:: Assigned task ::
Go through the records and restate them word for word, omitting images.

:: Input data ::
▶
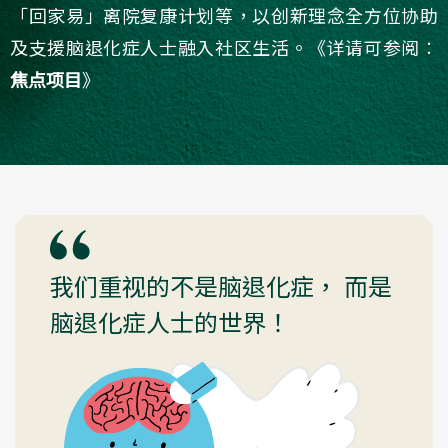
「回家易」离院复康计划等，以创新理念全方位协助
及支援脑退化症人士融入社区生活。《详请可参阅︰
焦点项目
》
我们重视的不是脑退化症， 而是
脑退化症人士的世界！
◀
:: Written solution ::
「回家易」离院复康计划等，以创新理念全方位协助
及支援脑退化症人士融入社区生活。《详请可参阅︰
焦点项目
》
我们重视的不是脑退化症， 而是
脑退化症人士的世界！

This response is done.